Minor mergers leave behind long lived, but extremely faint and extended tidal features including tails, streams, loops and plumes. These act as a fossil record for the host galaxy's past interactions, allowing us to infer recent accretion histories and place constraints on the properties and nature of a galaxy's dark matter halo. However, shallow imaging or small homogeneous samples of past surveys have resulted in weak observational constraints on the role of galaxy mergers and interactions in galaxy assembly. The Rubin Observatory, which is optimised to deliver fast, wide field-of-view imaging, will enable deep and unbiased observations over the 18,000 square degrees of the Legacy Survey of Space and Time (LSST), resulting in samples of potentially of millions of objects undergoing tidal interactions. Using realistic mock images produced with state-of-the-art cosmological simulations we perform a comprehensive theoretical investigation of the extended diffuse light around galaxies and galaxy groups down to low stellar mass densities.
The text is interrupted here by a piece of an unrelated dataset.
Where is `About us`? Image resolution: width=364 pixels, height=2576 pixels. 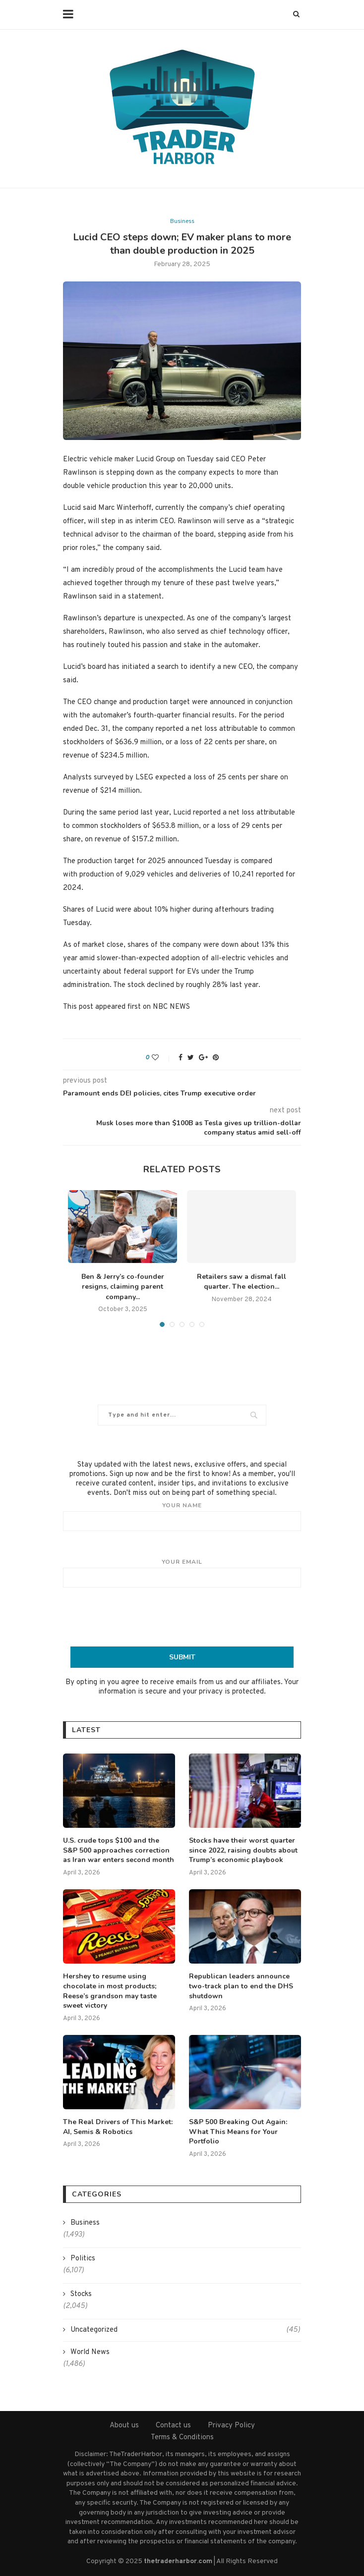 About us is located at coordinates (124, 2425).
We consider the nature, frequency and visibility of tidal features and debris across a range of environments and stellar masses as well as their reliability as an indicator of galaxy accretion histories. We consider how observational biases such as projection effects, the point-spread-function and survey depth may effect the proper characterisation and measurement of tidal features, finding that LSST will be capable of recovering much of the flux found in the outskirts of L* galaxies at redshifts beyond local volume. In our simulated sample, tidal features are ubiquitous In L* galaxies and remain common even at significantly lower masses (M*>10^10 Msun). The fraction of stellar mass found in tidal features increases towards higher masses, rising to 5-10% for the most massive objects in our sample (M*~10^11.5 Msun). Such objects frequently exhibit many distinct tidal features often with complex morphologies, becoming increasingly numerous with increased depth. The interpretation and characterisation of such features can vary significantly with orientation and imaging depth. Our findings demonstrate the importance of accounting for the biases that arise from projection effects and surface-brightness limits and suggest that, even after the LSST is complete, much of the discovery space in low surface-brightness Universe will remain to be explored.